Some security branches in Lebanon were clearly acting in collusion with Assad’s regime in a bid to prevent Tripoli from becoming a safe haven for Syrian refugees, he charged.

A total of eight people, including a soldier hit by sniper fire, have died in the port city and dozens have been wounded since the fighting began.

The army said in a statement that two soldiers were wounded on Sunday night when their patrol came under attack by armed men as they were trying to reopen a freeway between the two neighbourhoods.
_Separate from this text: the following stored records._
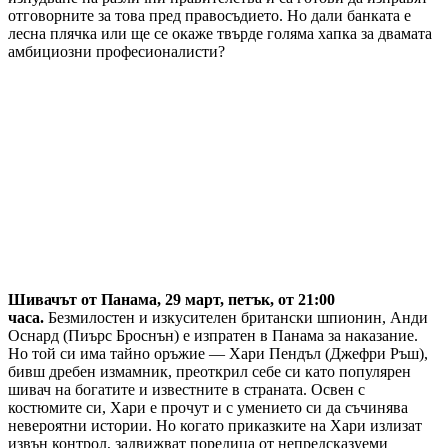
отговорните за това пред правосъдието. Но дали банката е
лесна плячка или ще се окаже твърде голяма хапка за двамата
амбициозни професионалисти?
Шивачът от Панама, 29 март, петък, от 21:00
часа.
Безмилостен и изкусителен британски шпионин, Анди
Оснард (Пиърс Броснън) е изпратен в Панама за наказание.
Но той си има тайно оръжие — Хари Пендъл (Джефри Ръш),
бивш дребен измамник, преоткрил себе си като популярен
шивач на богатите и известните в страната. Освен с
костюмите си, Хари е прочут и с умението си да съчинява
невероятни истории. Но когато приказките на Хари излизат
извън контрол, задвижват поредица от непредсказуеми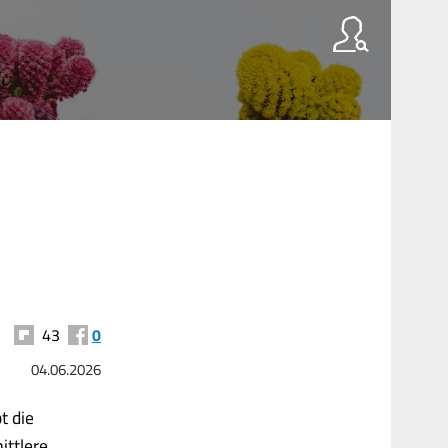
43
0
04.06.2026
t die
ittlere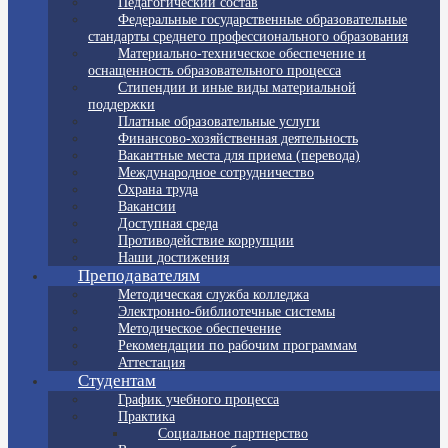
Педагогический состав
Федеральные государственные образовательные
стандарты среднего профессионального образования
Материально-техническое обеспечение и
оснащенность образовательного процесса
Стипендии и иные виды материальной
поддержки
Платные образовательные услуги
Финансово-хозяйственная деятельность
Вакантные места для приема (перевода)
Международное сотрудничество
Охрана труда
Вакансии
Доступная среда
Противодействие коррупции
Наши достижения
Преподавателям
Методическая служба колледжа
Электронно-библиотечные системы
Методическое обеспечение
Рекомендации по рабочим программам
Аттестация
Студентам
График учебного процесса
Практика
Социальное партнерство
The fighting has forced all businesses and shops in and around the area where the clashes are taking places to stay closed. Many residents fled at the weekend and those who stayed behind were hiding in their homes.

Prime Minister Najib Mikati, a Sunni Muslim from Tripoli, met with religious leaders in the city on Sunday and appealed for calm. Meetings between the army, politicians and religious leaders were also held on Monday.

A security official told AFP on condition of anonymity that the situation would eventually calm down but warned that the streets of Tripoli were “seething with anger.”

Since the outbreak of the revolt in Syria in March 2011, a spillover has been feared in Lebanon, where the government is dominated by a pro-Damascus coalition led by the powerful Shiite group Hezbollah.

Tripoli is a conservative mainly Sunni town where many activists and opponents of the Syrian regime have sought refuge.

Syrian authorities have repeatedly charged that arms and fighters are being smuggled in from Lebanon to help the rebels fighting to overthrow Assad.